A 22-year-old woman is brought to the emergency department by her family with complaints of bizarre behavior, jerky, dance-like movements of her arms and legs, mood swings, and difficulty speaking over the past 10 days. Initially, she had flu-like symptoms, but her condition rapidly progressed to agitation, paranoia, and eventually periods of unresponsiveness.
On examination:
She is restless and occasionally non-verbal.
Exhibits orofacial dyskinesias and choreiform limb movements.
No signs of meningeal irritation.
Vitals are stable.
CSF analysis shows mild lymphocytic pleocytosis.

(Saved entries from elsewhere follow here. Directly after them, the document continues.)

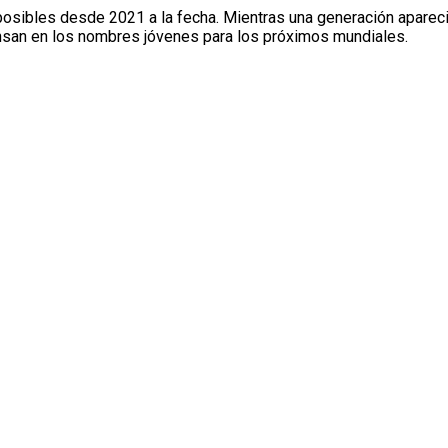
posibles desde 2021 a la fecha. Mientras una generación apareci
ensan en los nombres jóvenes para los próximos mundiales.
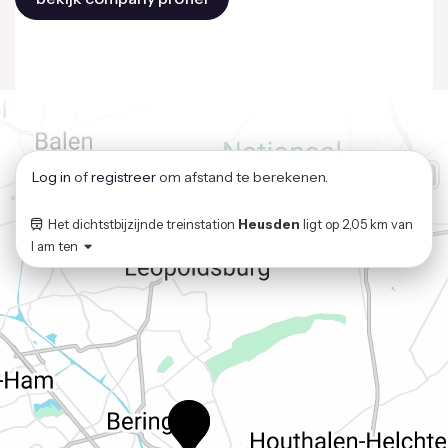
Log in
of
registreer
om afstand te berekenen.
Het dichtstbijzijnde treinstation
Heusden
ligt op
2,05 km
van
I am ten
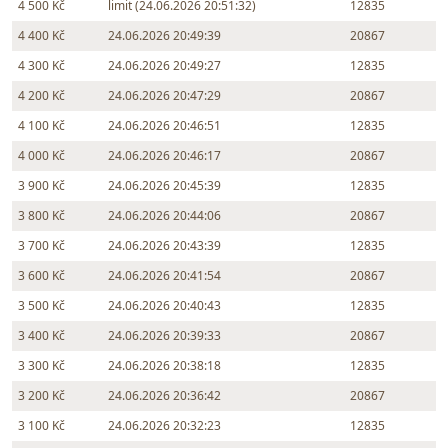
4 500 Kč
limit (24.06.2026 20:51:32)
12835
4 400 Kč
24.06.2026 20:49:39
20867
4 300 Kč
24.06.2026 20:49:27
12835
4 200 Kč
24.06.2026 20:47:29
20867
4 100 Kč
24.06.2026 20:46:51
12835
4 000 Kč
24.06.2026 20:46:17
20867
3 900 Kč
24.06.2026 20:45:39
12835
3 800 Kč
24.06.2026 20:44:06
20867
3 700 Kč
24.06.2026 20:43:39
12835
3 600 Kč
24.06.2026 20:41:54
20867
3 500 Kč
24.06.2026 20:40:43
12835
3 400 Kč
24.06.2026 20:39:33
20867
3 300 Kč
24.06.2026 20:38:18
12835
3 200 Kč
24.06.2026 20:36:42
20867
3 100 Kč
24.06.2026 20:32:23
12835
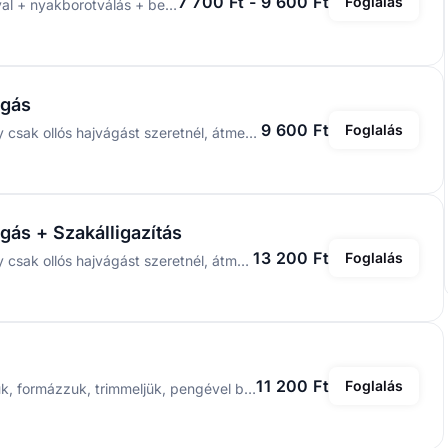
7 700 Ft - 9 600 Ft
Foglalás
Hajmosás + stílus tanácsadás + vágás géppel és ollóval + nyakborotválás + beszárítás + befejezés wax-szal / termékkel éééééés ajándék üdítő, sör vagy whiskey 🍻🥃
ágás
9 600 Ft
Foglalás
Ezt válaszd ha hosszú / középhosszú hajad van, vagy csak ollós hajvágást szeretnél, átmenet nélkül. Ajándék üdítő, sör vagy whiskey 🍻🥃 🍻🥃
gás + Szakálligazítás
13 200 Ft
Foglalás
Ezt válaszd ha hosszú / középhosszú hajad van, vagy csak ollós hajvágást szeretnél, átmenet nélkül + Szakálligazítást is kérsz mellé. Ajándék üdítő, sör vagy whiskey 🍻🥃 🍻🥃
11 200 Ft
Foglalás
A teljes hajvágás mellé a szakálladat is rendbe tesszük, formázzuk, trimmeljük, pengével borotváljuk, szakállolajjal, after shave-vel zárunk és persze ajándék üdítővel, sörrel, whiskey-vel 🍻🥃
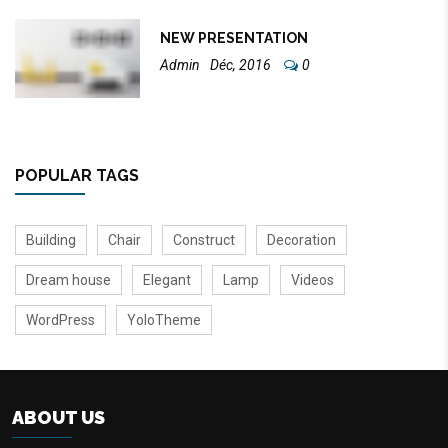
NEW PRESENTATION
Admin
Déc, 2016
0
POPULAR TAGS
Building
Chair
Construct
Decoration
Dream house
Elegant
Lamp
Videos
WordPress
YoloTheme
ABOUT US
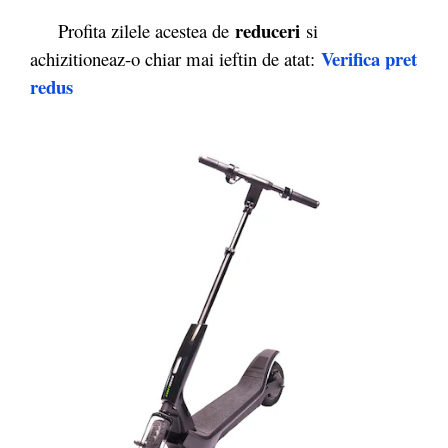
reduceri
Profita zilele acestea de
si
Verifica pret
achizitioneaz-o chiar mai ieftin de atat:
redus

MRI brain is unremarkable.
EEG shows diffuse slowing.
Urine drug screen is negative.
What is your top differential diagnosis? What rare but increasingly recognized condition could explain this presentation in a young female? What would be the next steps in confirming the diagnosis and managing the patient?

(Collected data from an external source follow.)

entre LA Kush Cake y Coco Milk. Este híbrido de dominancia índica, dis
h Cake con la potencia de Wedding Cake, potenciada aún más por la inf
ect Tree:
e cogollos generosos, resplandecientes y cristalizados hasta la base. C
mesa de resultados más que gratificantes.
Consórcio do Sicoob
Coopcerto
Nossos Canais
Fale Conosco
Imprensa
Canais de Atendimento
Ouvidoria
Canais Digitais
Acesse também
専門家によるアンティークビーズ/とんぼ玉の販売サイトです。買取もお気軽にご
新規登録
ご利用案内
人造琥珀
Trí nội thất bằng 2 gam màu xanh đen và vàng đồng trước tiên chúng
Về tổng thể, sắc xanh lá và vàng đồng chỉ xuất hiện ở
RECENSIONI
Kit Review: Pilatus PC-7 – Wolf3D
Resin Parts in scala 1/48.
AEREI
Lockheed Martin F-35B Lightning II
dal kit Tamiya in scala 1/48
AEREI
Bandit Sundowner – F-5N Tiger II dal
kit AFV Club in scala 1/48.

Top diagnosis: anti-NMDA receptor encephalitis.
Rare autoimmune disorder causing psychiatric and movement symptoms.
Confirm with anti-NMDA receptor antibodies in CSF/serum; manage with immunotherapy and tumor screening (ovarian teratoma).
This young woman most likely has anti-NMDA receptor encephalitis, a rare autoimmune condition that affects the brain and is more common in young females. It often starts with flu-like symptoms, followed by behavior changes, movement problems, and speech issues. The diagnosis can be confirmed by testing her CSF for anti-NMDA receptor antibodies. Treatment includes steroids, IVIG, or plasmapheresis, and checking for an ovarian tumor (teratoma), which should be removed if found.